66% of breached healthcare orgs report incident within 60 days, Protenus finds

Jessica Kim Cohen -

Thirty-four separate healthcare breaches occurred in April, affecting 232,060 patient records, according to a Protenus report.

The report, part of the "Protenus Breach Barometer" monthly series, analyzed healthcare breaches reported to HHS or disclosed to the media during April 2017.

Here are five things to know.

1. The largest single breach involved 93,323 patient records. The organization reported this breach to HHS as a "hacking/IT event."

2. The plurality of breaches (47 percent) were caused by hacking. Others resulted from insiders (29 percent) and loss or theft (15 percent).

3. Healthcare providers represented 27 of the data breaches in April, 79.41 percent of the total. Health plans reported two incidents, and business associates or third parties reported two incidents.

4. Of the incidents for which Protenus had relevant data, 66 percent of organizations reported their breach to HHS within the required 60 days.

Healthcare organizations took an average of 59 days from the time they discovered a breach to report it to HHS in April.

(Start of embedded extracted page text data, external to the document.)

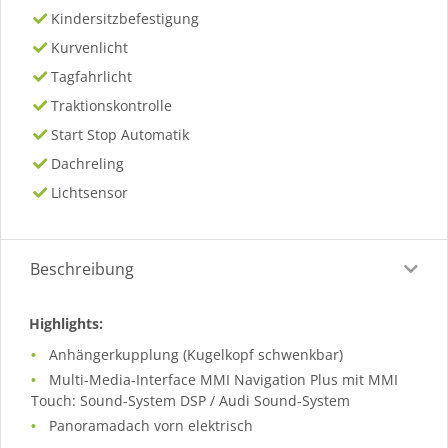
Kindersitzbefestigung
Kurvenlicht
Tagfahrlicht
Traktionskontrolle
Start Stop Automatik
Dachreling
Lichtsensor
Beschreibung
Highlights:
Anhängerkupplung (Kugelkopf schwenkbar)
Multi-Media-Interface MMI Navigation Plus mit MMI
Touch: Sound-System DSP / Audi Sound-System
Panoramadach vorn elektrisch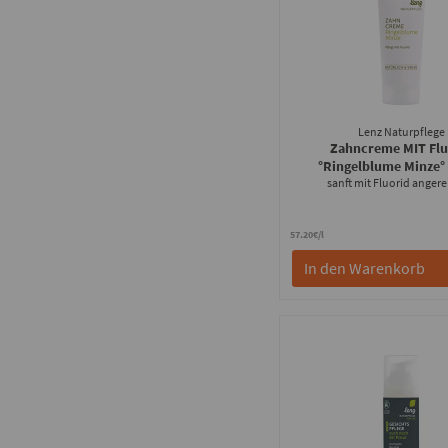
Lenz Naturpflege
Zahncreme MIT Flu
°Ringelblume Minze°
sanft mit Fluorid angere
57.20€/l
In den Warenkorb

In March, healthcare organizations waited an average of 45 days to report a breach after first discovering it, and in February, an average of 478 days.

5. This quicker reporting period may be attributed to a new policy HHS launched last month, under which the department fines healthcare organizations that don't report breaches within 60 days, Protenus hypothesized.

"April is the second month in which there seems to be noticeable improvement in the time it takes for healthcare organizations to report their breaches to HHS," the report states. "It begs one to ask if healthcare organizations are becoming more diligent in responding and reporting breaches to patient data as a result of this regulatory scrutiny."